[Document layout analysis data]
⁂
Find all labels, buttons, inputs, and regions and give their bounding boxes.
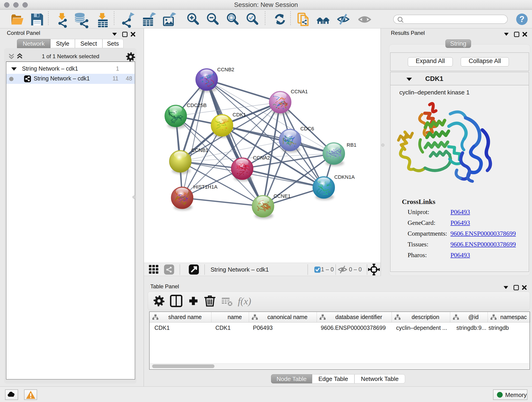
svg-text:1 – 0: 1 – 0 [321,266,334,273]
svg-text:HIST1H1A: HIST1H1A [193,184,217,190]
svg-text:f(x): f(x) [238,296,251,307]
svg-text:?: ? [519,14,525,24]
svg-text:CCNB2: CCNB2 [217,67,234,72]
svg-text:String Network – cdk1: String Network – cdk1 [210,266,269,273]
svg-text:CCNA1: CCNA1 [291,89,308,95]
svg-text:CDC6: CDC6 [300,126,314,132]
svg-text:CCNA2: CCNA2 [253,155,270,161]
svg-text:CDKN1A: CDKN1A [334,174,355,180]
svg-text:RB1: RB1 [347,142,356,148]
svg-text:CDK1: CDK1 [233,112,246,118]
svg-text:0 – 0: 0 – 0 [349,266,362,273]
svg-text:CCNE1: CCNE1 [273,193,291,199]
svg-text:CDC25B: CDC25B [187,102,207,108]
svg-text:CCNB1: CCNB1 [191,147,209,153]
⁂
• [How to complete this task] Images stay out; the entries above are to be printed exactly.

• [Exercise result]
Find all labels, buttons, inputs, and regions and give their bounding boxes.
svg-text:1 – 0: 1 – 0 [321,266,334,273]
svg-text:HIST1H1A: HIST1H1A [193,184,217,190]
svg-text:f(x): f(x) [238,296,251,307]
svg-text:?: ? [519,14,525,24]
svg-text:CCNB2: CCNB2 [217,67,234,72]
svg-text:String Network – cdk1: String Network – cdk1 [210,266,269,273]
svg-text:CCNA1: CCNA1 [291,89,308,95]
svg-text:CDC6: CDC6 [300,126,314,132]
svg-text:CCNA2: CCNA2 [253,155,270,161]
svg-text:CDKN1A: CDKN1A [334,174,355,180]
svg-text:RB1: RB1 [347,142,356,148]
svg-text:CDK1: CDK1 [233,112,246,118]
svg-text:0 – 0: 0 – 0 [349,266,362,273]
svg-text:CCNE1: CCNE1 [273,193,291,199]
svg-text:CDC25B: CDC25B [187,102,207,108]
svg-text:CCNB1: CCNB1 [191,147,209,153]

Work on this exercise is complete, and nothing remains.